* Collection entries *
----
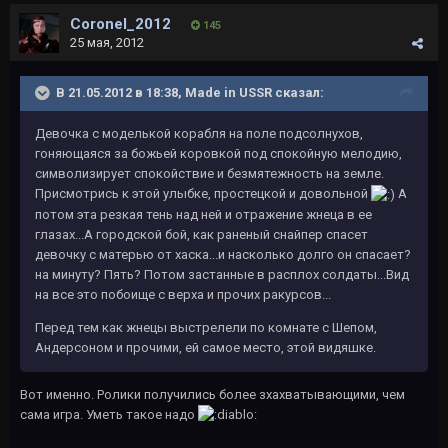
Coronel_2012
145
25 мая, 2012
В 21.05.2012 в 18:38, Made in USSR сказал:
Девочка с моделькой корабля на поле подсолнухов,
гоняющаяся за божьей коровкой под спокойную мелодию,
символизирует спокойствие и безмятежность на земле.
Присмотрись к этой улыбке, простецкой и довольной
А
потом эта резкая тень над ней и отражение жнеца в ее
глазах...А городской бой, как раненый снайпер спасет
девочку с матерью от хаска...и насколько долго он спасает?
на минуту? Пять? Потом застанные в расплох солдаты...Вид
на все это побоище с верха и прочих ракурсов...
Перед тем как жнецы выстрелели по комнате с Шепом,
Андерсоном и прочими, ей самое место, этой видяшке.
Вот именно. Ролики получились более зхахватывающими, чем
сама игра. Уметь такое надо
----
What is the number of lines above that contain "этой"? Answer with that number only.

2